Exercise requirements |
Keep only those lines of the records that include the string "market".

(Saved entries)
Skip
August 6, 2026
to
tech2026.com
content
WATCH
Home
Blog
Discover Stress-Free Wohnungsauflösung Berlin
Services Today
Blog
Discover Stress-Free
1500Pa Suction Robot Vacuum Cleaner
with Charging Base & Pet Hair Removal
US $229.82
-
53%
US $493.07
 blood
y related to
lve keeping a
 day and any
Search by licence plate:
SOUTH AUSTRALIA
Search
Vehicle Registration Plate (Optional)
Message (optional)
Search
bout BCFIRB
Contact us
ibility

* * *

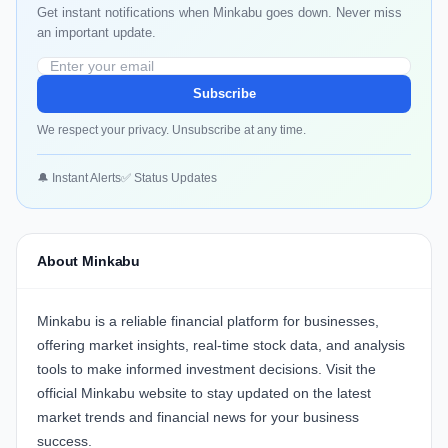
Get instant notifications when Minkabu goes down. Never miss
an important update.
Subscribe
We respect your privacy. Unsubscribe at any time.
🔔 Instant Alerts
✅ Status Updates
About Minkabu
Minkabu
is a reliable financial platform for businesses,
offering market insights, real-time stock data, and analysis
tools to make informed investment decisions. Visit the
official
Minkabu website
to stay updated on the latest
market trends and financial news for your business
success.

* * *

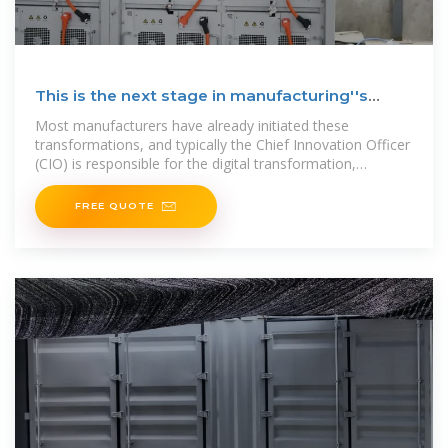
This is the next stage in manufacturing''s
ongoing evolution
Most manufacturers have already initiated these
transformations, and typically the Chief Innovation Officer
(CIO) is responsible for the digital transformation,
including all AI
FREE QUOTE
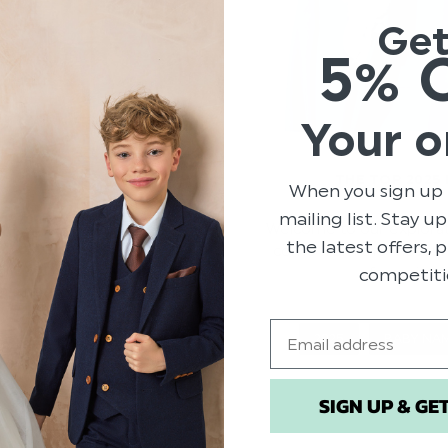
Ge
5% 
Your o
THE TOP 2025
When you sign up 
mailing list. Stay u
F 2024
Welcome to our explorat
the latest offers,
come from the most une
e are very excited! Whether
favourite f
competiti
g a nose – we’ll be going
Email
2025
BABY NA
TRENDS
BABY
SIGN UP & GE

Written solution |
offering market insights, real-time stock data, and analysis
market trends and financial news for your business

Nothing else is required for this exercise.